13. Since the counter-calim is to be treated as an independent plaint, the question whether it is ex facie barred by limits of time undoubtedly falls within the jurisdiction of the court for determination at the stage when it is filed and if on the basis of the averments made in such a plaint, the claim appears to be barred by law of limitation, it would at once be liable to rejection under Order 7 Rule 1 l(d) of CPC and even in the Supreme Court case of Mahendra Kumar v. State of Madhya Pradesh cited on behalf of the petitioners, we would find that the question whether the counter-claim was barred by the law of limitation was specifically gone into. In paragraph 15, the Supreme Court observed.
"Under Article 113 of the Limitation Act, 1963, the period of limitation of three years from the date the right to sue accrues, has been provided for any suit for which no period of limitation is provided elsewhere in the Schedule. It is not disputed that a counter-claim, which is treated as a suit under section 3(2)(b) of the Limitation Act had been filed by the appellants within three years from the date of accrual to them of the right to sue."
14. As such, it cannot be said that there is absolutely no time limit for filing of a counter-claim and that it is for the defendant to choose the time for filing it. It is true that Order 8 Rules 6A to 6G may not in so many words prescribe any particular period of limitation for filing of a counter-claim. But in view to Order 8 Rule 6C(4) read with Order 7 Rule 11(d) of CPC and section 3(2)(b) of the Limitation Act, It can safely be said that there is a time limit for filing a counter-claim and the time limit is what is prescribed by the Limitation Act in relation to that particular counter-claim. If it appears from the statements made in the application wherein the counter-claim Is set up that it is barred by law of limitation the counter-claim would be liable to rejection.

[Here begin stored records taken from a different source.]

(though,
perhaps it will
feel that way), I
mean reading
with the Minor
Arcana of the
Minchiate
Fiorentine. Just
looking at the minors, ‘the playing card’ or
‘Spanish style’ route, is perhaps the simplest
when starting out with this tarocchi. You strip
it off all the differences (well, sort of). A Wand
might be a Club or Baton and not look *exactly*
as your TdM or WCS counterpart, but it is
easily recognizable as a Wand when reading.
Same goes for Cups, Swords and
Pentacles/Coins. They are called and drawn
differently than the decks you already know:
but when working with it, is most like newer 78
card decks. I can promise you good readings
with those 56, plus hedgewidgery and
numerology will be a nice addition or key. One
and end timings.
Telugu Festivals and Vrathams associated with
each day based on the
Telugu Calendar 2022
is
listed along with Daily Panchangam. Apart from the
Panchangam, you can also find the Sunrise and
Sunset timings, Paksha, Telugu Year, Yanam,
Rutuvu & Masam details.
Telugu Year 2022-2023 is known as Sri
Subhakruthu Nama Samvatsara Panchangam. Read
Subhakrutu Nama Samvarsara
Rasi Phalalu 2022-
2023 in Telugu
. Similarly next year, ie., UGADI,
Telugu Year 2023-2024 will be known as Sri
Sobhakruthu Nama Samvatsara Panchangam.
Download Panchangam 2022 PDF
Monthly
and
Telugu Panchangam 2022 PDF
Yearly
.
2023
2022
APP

15. In Mahendra Kumar v. State of Madhya Pradesh (supra), the appellants filed the counter-claim after the filing of the written statement and objection was raised against that counter-claim on the ground that it was barred by limitation as prescribed by certain provision of a Special Act and that it was also not maintainable under Order 8 Rule 6A(t) of CPC. The learned District Judge dismissed the counter claim on a finding that it was barred by limitation prescribed by the Special Act. The High Court in revision upheld the finding of the District Judge and further held that the counter claim having been filed after the filing of written statement was not maintainable under Order 8 Rule 6A(i) of CPC. In the appeal by special leave the Supreme Court reversed the concurrent findings of the Courts below on the question of bar of limitation as pleaded under the Special Act and also held that Order 8 Rule 6A(i) does not on the face of it bar the filing of the counter claim after the filing of the written statement and as the cause of action for the counter-claim had arisen before the filing of the written statement, the counter-claim was quite maintainable. The Supreme Court proceeded further to examine the question as to whether the counter-claim was barred by limits of time as prescribed by the Limitation Act whereupon it was not disputed before the Supreme Court that the counter claim in that case was governed by the residuary Article 113 of the Limitation Act and that it had been filed within 3 years from the date of accrual of the right to sue. Under such circumstances, the Supreme Court allowed the appeal. This decision of the Supreme Court is thus an authority for the proposition that filing of a counter-claim will be maintainable even after filing of the written statement but not after it becomes barred by limitation.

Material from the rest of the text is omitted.